> [What you will do]:
Pick out each line of the records in which the word "sáng" appears.

(Extracted page text data)
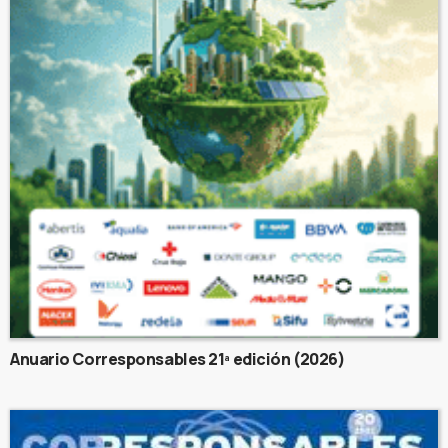
Anuario Corresponsables 21ª edición (2026)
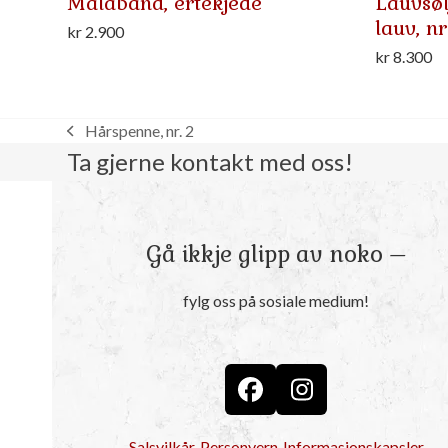
Malaband, ertekjede
Lauvsøl
lauv, nr
kr
2.900
kr
8.300
Hårspenne, nr. 2
previous
Ta gjerne kontakt med oss!
post:
Gå ikkje glipp av noko –
fylg oss på sosiale medium!
Facebook
Instagram
Salsvilkår
Personvern
Informasjonskapsler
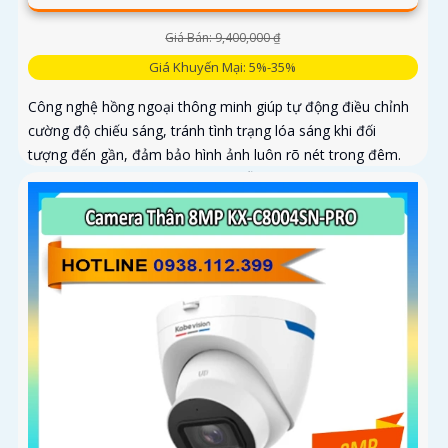
Giá Bán: 9,400,000 ₫
Giá Khuyến Mại: 5%-35%
Công nghệ hồng ngoại thông minh giúp tự động điều chỉnh
cường độ chiếu sáng, tránh tình trạng lóa sáng khi đối
tượng đến gần, đảm bảo hình ảnh luôn rõ nét trong đêm.
Bên cạnh đó, công nghệ giảm nhiễu 3DNR và chống ngược
sáng DWDR giúp camera tái tạo màu sắc chính xác và rõ
ràng trong mọi điều kiện ánh sáng phức tạp như ngược
sáng mạnh hay thiếu sáng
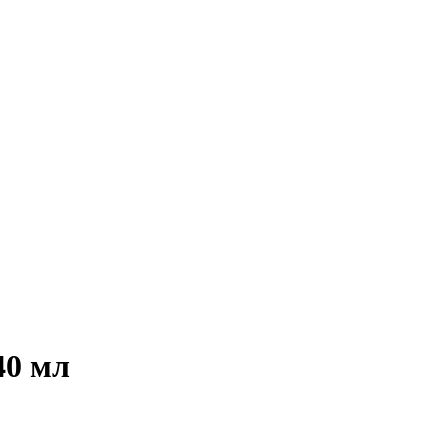
40 мл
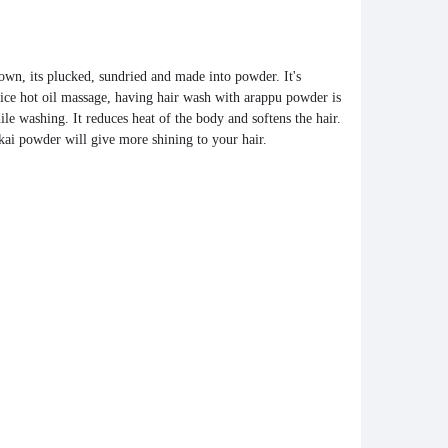
rown, its plucked, sundried and made into powder. It's
nice hot oil massage, having hair wash with arappu powder is
ile washing. It
reduces heat of the body and softens the hair
.
kai powder will give more shining to your hair.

> [Response area]:
cường độ chiếu sáng, tránh tình trạng lóa sáng khi đối
sáng DWDR giúp camera tái tạo màu sắc chính xác và rõ
ràng trong mọi điều kiện ánh sáng phức tạp như ngược
sáng mạnh hay thiếu sáng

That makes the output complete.